Task to complete >> Tell how many lines of the entries below include the string "video". Respond with the number alone.

Excerpted records >>
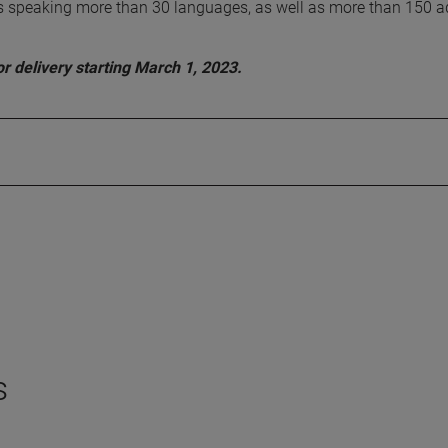
sts speaking more than 30 languages, as well as more than 150 
r delivery starting March 1, 2023.
s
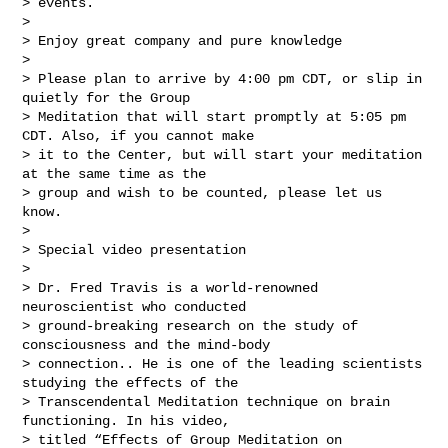
> events.

> 

> Enjoy great company and pure knowledge

> 

> Please plan to arrive by 4:00 pm CDT, or slip in 
quietly for the Group 

> Meditation that will start promptly at 5:05 pm 
CDT. Also, if you cannot make 

> it to the Center, but will start your meditation 
at the same time as the 

> group and wish to be counted, please let us 
know.

> 

> Special video presentation

> 

> Dr. Fred Travis is a world-renowned 
neuroscientist who conducted 

> ground-breaking research on the study of 
consciousness and the mind-body 

> connection.. He is one of the leading scientists 
studying the effects of the 

> Transcendental Meditation technique on brain 
functioning. In his video, 

> titled “Effects of Group Meditation on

Answer area >> 2